Investing more than four billion dollars a year in a suite of conservation programs, the Farm Bill is the largest source of federal conservation funding. Easement programs like the Farm and Ranch Lands Protection Program (FRPP) and Grassland Reserve Program (GRP), administered by the Natural Resource Conservation Service (NRCS), are conserving hundreds of thousands of acres of environmentally and economically important landscapes across America.
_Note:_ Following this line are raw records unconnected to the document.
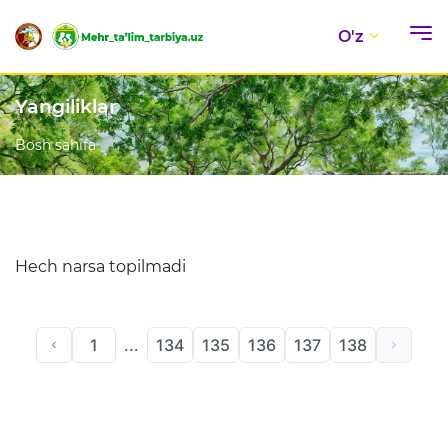
O'z
Yangiliklar
Bosh sahifa
Hech narsa topilmadi
1
...
134
135
136
137
138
While there are other highly important conservation programs under the Farm Bill, these are the two most often identified by Alliance members as critical sources of funding for their conservation work.
Below are the priorities for the Farm Bill that the Alliance, working with its members, has identified.
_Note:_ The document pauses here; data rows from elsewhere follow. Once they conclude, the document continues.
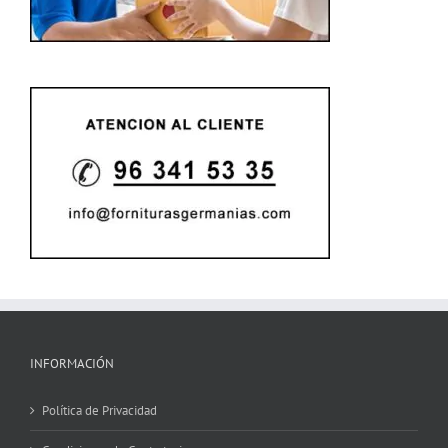
INFORMACIÓN
Política de Privacidad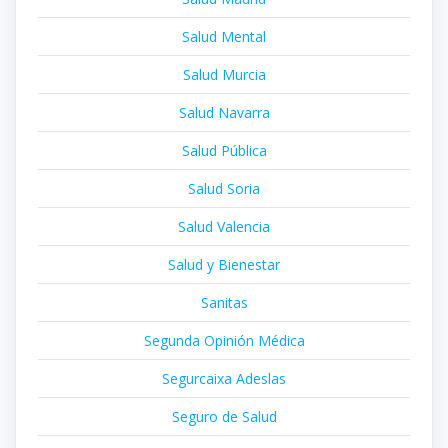
Salud Mental
Salud Murcia
Salud Navarra
Salud Pública
Salud Soria
Salud Valencia
Salud y Bienestar
Sanitas
Segunda Opinión Médica
Segurcaixa Adeslas
Seguro de Salud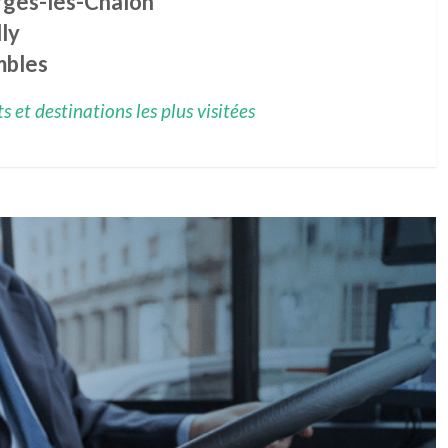
rges-lès-Chalon
ly
mbles
 et destinations les plus visitées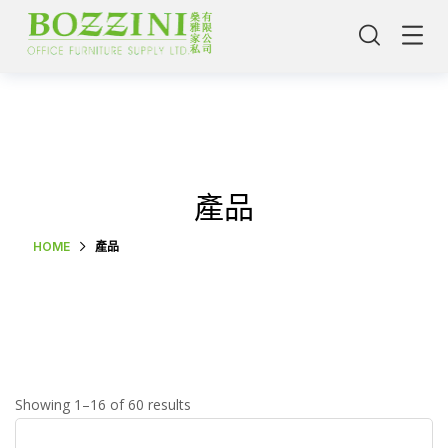
產品
HOME
產品
主頁
Showing 1–16 of 60 results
Securing funding for perpetual easements to protect working farms, ranches and forests is the Alliance’s top priority for the 2012 Farm Bill.
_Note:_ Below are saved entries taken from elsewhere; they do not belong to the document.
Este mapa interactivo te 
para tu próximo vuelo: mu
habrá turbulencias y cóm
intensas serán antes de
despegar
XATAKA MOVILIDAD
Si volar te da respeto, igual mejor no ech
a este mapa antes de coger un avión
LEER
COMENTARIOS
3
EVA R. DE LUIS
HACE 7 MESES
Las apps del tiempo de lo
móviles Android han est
In the 2008 Farm Bill, Congress approved $1 billion over five years for FRPP and GRP. Going into 2012, all of this funding is at risk, due to the perilous federal budget situation and competition for limited funds with other major Farm Bill programs, such as nutrition and crop insurance.
FRPP should be reauthorized and fully funded with the baseline established in the 2008 Farm Bill. GRP needs to be reauthorized with a funding baseline that allows for expansion well beyond its current acreage cap. We understand the very real need for budget constraints and the desire by lawmakers to control federal spending. However, conservation dollars leveraged through local partners and invested in perpetual conservation easements are a cost effective way to secure a land base for agricultural economies, benefit wildlife and other important natural resources, and protect the economic viability and quality of life of many rural communities.
Requiring cooperating entities to provide a cash match discriminates against regions of the country that do not have state or local government funding for conservation.
- Don’t limit landowner generosity – give landowners the option of donating easement value to fulfill the entire match requirement for NRCS funds. The current requirement for a cash match restricts the use of FRPP and GRP for many landowners and land trusts. State and/or private funds for conservation easement purchases are limited, or simply not available, in many states with great potential for landscape-scale conservation. We support a 50% match requirement, but believe that allowing it to be satisfied through the broadest possible match requirements affords NRCS the ability to better strategically target critically important productive lands.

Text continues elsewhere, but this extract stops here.